EXERCISE DIRECTIONS: With the pictures removed, the data below must be transcribed in full and exactly.

PROVIDED MATERIAL:
———

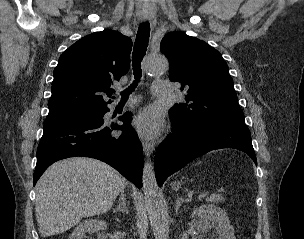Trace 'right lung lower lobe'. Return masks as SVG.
Here are the masks:
<instances>
[{
  "instance_id": "1",
  "label": "right lung lower lobe",
  "mask_w": 304,
  "mask_h": 239,
  "mask_svg": "<svg viewBox=\"0 0 304 239\" xmlns=\"http://www.w3.org/2000/svg\"><path fill=\"white\" fill-rule=\"evenodd\" d=\"M101 115L90 120L58 122L44 125V133L37 148V164L33 177L36 184L52 163L74 156H84L106 162L125 178L142 187L143 149L135 131L130 126L131 114L119 118L123 122L107 123ZM113 130H122L115 136Z\"/></svg>"
}]
</instances>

———

YOUR RESPONSE:
Trace 'right lung lower lobe'. Return masks as SVG.
Here are the masks:
<instances>
[{
  "instance_id": "1",
  "label": "right lung lower lobe",
  "mask_w": 304,
  "mask_h": 239,
  "mask_svg": "<svg viewBox=\"0 0 304 239\" xmlns=\"http://www.w3.org/2000/svg\"><path fill=\"white\" fill-rule=\"evenodd\" d=\"M101 115L90 120L58 122L44 125V133L37 148V164L33 177L36 184L52 163L74 156H84L106 162L125 178L142 187L143 149L135 131L130 126L131 114L119 118L123 122L107 123ZM113 130H122L115 136Z\"/></svg>"
}]
</instances>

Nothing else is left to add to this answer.